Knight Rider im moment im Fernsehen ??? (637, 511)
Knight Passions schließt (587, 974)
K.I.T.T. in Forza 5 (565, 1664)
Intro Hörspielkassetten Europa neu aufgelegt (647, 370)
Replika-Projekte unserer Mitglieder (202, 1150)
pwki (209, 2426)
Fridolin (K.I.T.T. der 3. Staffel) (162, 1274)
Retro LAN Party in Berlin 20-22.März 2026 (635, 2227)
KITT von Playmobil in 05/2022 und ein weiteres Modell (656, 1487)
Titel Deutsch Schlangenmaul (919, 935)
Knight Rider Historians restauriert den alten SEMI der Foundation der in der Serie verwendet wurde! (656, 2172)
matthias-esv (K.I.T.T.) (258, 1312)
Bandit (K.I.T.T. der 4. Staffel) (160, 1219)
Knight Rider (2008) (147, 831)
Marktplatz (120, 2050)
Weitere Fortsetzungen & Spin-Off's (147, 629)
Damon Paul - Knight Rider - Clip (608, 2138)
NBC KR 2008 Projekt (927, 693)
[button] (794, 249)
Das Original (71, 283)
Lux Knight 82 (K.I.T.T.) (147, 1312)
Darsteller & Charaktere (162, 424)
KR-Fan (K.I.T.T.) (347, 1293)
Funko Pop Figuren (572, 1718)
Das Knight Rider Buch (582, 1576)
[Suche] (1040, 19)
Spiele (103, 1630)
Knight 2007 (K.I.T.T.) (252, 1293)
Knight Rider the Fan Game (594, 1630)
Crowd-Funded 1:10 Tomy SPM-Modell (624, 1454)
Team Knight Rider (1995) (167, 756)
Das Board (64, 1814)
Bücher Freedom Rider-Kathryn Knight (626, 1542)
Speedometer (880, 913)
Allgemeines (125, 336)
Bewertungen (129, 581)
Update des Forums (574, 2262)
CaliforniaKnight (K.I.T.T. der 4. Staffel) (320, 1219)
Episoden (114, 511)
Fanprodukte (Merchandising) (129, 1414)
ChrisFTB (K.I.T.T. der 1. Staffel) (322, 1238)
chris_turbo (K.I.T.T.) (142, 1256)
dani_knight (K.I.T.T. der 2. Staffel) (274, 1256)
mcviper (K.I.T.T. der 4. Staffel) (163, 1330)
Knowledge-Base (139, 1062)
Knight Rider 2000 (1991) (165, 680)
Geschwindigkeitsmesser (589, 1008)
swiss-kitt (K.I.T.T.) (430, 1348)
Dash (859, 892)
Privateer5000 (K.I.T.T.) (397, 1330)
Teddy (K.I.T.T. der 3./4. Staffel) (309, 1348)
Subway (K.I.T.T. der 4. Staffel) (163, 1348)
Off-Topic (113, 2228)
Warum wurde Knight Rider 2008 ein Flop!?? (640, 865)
____
PROBLEM STATEMENT: The response must consist solely of the lines from the top of the records through the line holding "pwki (209, 2426)", copied word for word.

WORKED SOLUTION:
Knight Rider im moment im Fernsehen ??? (637, 511)
Knight Passions schließt (587, 974)
K.I.T.T. in Forza 5 (565, 1664)
Intro Hörspielkassetten Europa neu aufgelegt (647, 370)
Replika-Projekte unserer Mitglieder (202, 1150)
pwki (209, 2426)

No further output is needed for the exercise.